Every writing partnership is different based on the people who enter into it, and therefore each partnership should be considered its own unique process. When two writers come together, they might want to discuss how they personally work best, expectations for working with someone else, and their future goals. If you're someone who doesn't like to talk about their thoughts and feelings on how a relationship is going, a writing partnership might not be for you. A writing partnership is just that, a relationship. All relationships need to be cultivated, nurtured, and looked after. You don't want to be stuck in a writing partnership that's frustrating or makes you miserable, just like you wouldn't tolerate that in any other relationship!

Choose your partner wisely

When choosing a writing partner, you want chemistry and like-minded thinking, but it shouldn't just stop there. The best partnerships have each person bringing a different perspective or skill (or both) to the table. You want a partner who challenges you and makes you question things. If you agree on everything, what's the point in even having a partner? It's also nice when your partner has strengths that might be your weaknesses and vice versa. Maybe you're not formally educated in writing, but you're passionate and have many great ideas. Then you might benefit from a partner who's got a degree or has studied a lot about writing techniques and methods. You want your partner to compliment you and your skills. The goal of the partnership should be that together you create something greater than what you would have done separately.
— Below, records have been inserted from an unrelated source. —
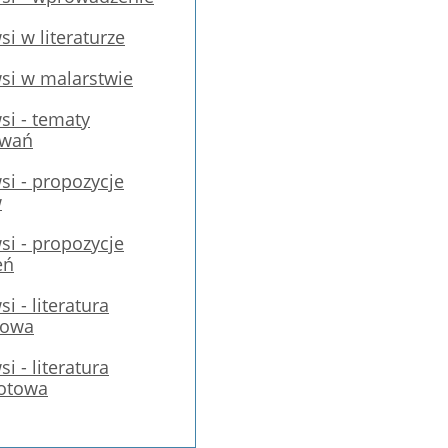
i w literaturze
si w malarstwie
i - tematy
owań
i - propozycje
w
i - propozycje
eń
i - literatura
towa
i - literatura
otowa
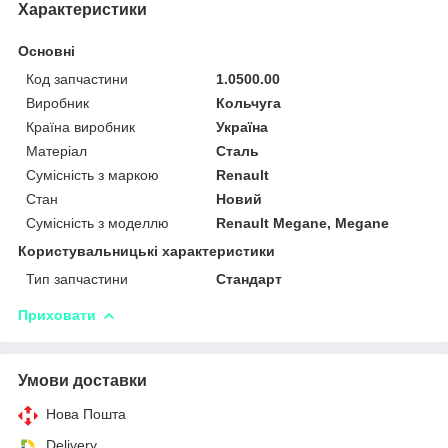
Характеристики
Основні
Код запчастини
1.0500.00
Виробник
Кольчуга
Країна виробник
Україна
Матеріал
Сталь
Сумісність з маркою
Renault
Стан
Новий
Сумісність з моделлю
Renault Megane, Megane
Користувальницькі характеристики
Тип запчастини
Стандарт
Приховати
Умови доставки
Нова Пошта
Delivery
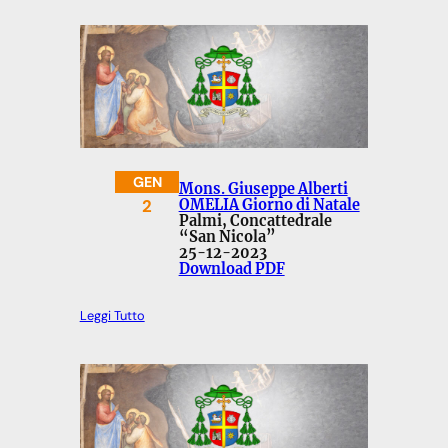
GEN
Mons. Giuseppe Alberti
2
OMELIA Giorno di Natale
Palmi, Concattedrale
“San Nicola”
25-12-2023
Download PDF
Leggi Tutto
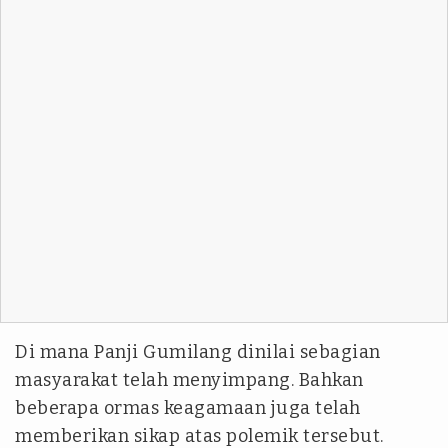
Di mana Panji Gumilang dinilai sebagian
masyarakat telah menyimpang. Bahkan
beberapa ormas keagamaan juga telah
memberikan sikap atas polemik tersebut.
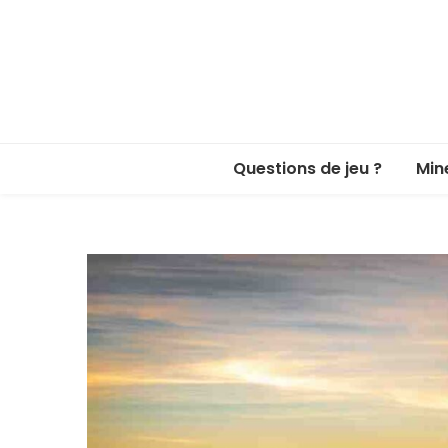
Questions de jeu ?
Min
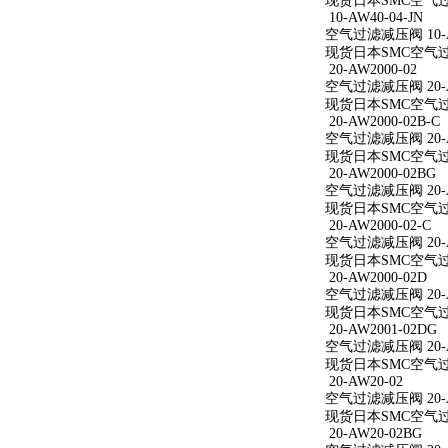
现货日本SMC空气过滤减
10-AW40-04-JN
空气过滤减压阀 10-AW
现货日本SMC空气过滤减
20-AW2000-02
空气过滤减压阀 20-A
现货日本SMC空气过滤减
20-AW2000-02B-C
空气过滤减压阀 20-AW
现货日本SMC空气过滤减
20-AW2000-02BG
空气过滤减压阀 20-A
现货日本SMC空气过滤减
20-AW2000-02-C
空气过滤减压阀 20-AW
现货日本SMC空气过滤减
20-AW2000-02D
空气过滤减压阀 20-A
现货日本SMC空气过滤减
20-AW2001-02DG
空气过滤减压阀 20-A
现货日本SMC空气过滤减
20-AW20-02
空气过滤减压阀 20-A
现货日本SMC空气过滤
20-AW20-02BG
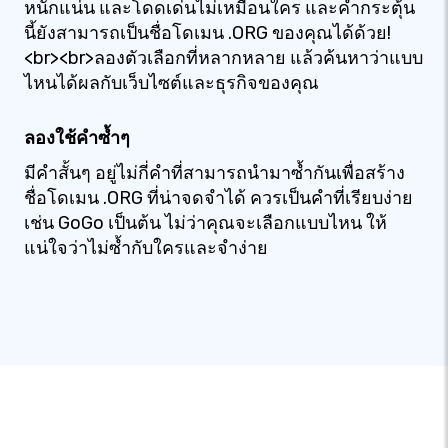
หนักแน่น และโดดเด่นไม่เหมือนใคร และคำกระตุ้น
นี้ยังสามารถเป็นชื่อโดเมน .ORG ของคุณได้ด้วย!
<br><br>ลองตัวเลือกที่หลากหลาย แล้วค้นหาว่าแบบ
ไหนได้ผลกับเว็บไซต์และธุรกิจของคุณ
ลองใช้คำซ้ำๆ
มีคำสั้นๆ อยู่ไม่กี่คำที่สามารถนำมาซ้ำกันเพื่อสร้าง
ชื่อโดเมน .ORG ที่น่าจดจำได้ ควรเป็นคำที่เรียบง่าย
เช่น GoGo เป็นต้น ไม่ว่าคุณจะเลือกแบบไหน ให้
แน่ใจว่าไม่ซ้ำกับใครและจำง่าย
Determine your writing process

Some writing partners like to brainstorm an outline together, while others like to brainstorm separately and then come together with their unique ideas.

Some partnerships have one writer doing the bulk of the writing and the other writer giving feedback from a producer-like mindset.

Sometimes one writer will write a section of the story, and then the other writer will build off of it, writing the next section, almost like a relay.

Sometimes writers divvy up the writing based on plot points or characters.

There are tons of different ways for two people to write a screenplay together. No matter which way you choose, you want to discuss it first to agree on a method that will work best for both of you.

Be prepared to disagree

Inevitably, since you are two different people with unique views on storytelling, you will find yourself disagreeing. When disagreements arise, don't panic! Don't give in to a knee-jerk reaction to defend your opinion in a way that implies that you know better than your co-writer. You're on the same team, so remember to be kind! Both of you should present your point of view in a prepared explanation and then review them through the lens of what's best for the story. Still can't agree? Sometimes it's best to move on to something else and then return to the problem section with fresh eyes.

Get it in writing

Once you agree on how to work with each other and who will write what, it's essential to write it all out and have every party sign the written document. Especially in screenwriting, writing credit is often determined by how much of a screenplay you wrote, and you don't want to end up in a situation where one person gets all the glory. You also don't want the matter of credits to destroy your writing relationship.

Hopefully, this blog didn't scare you away from a writing partnership. Writing with a partner isn't for everybody. A writing partnership requires vulnerability, kindness, respect, and a set of shared expectations. It will help if you strive for a partnership that makes you both better together. Happy writing, partners!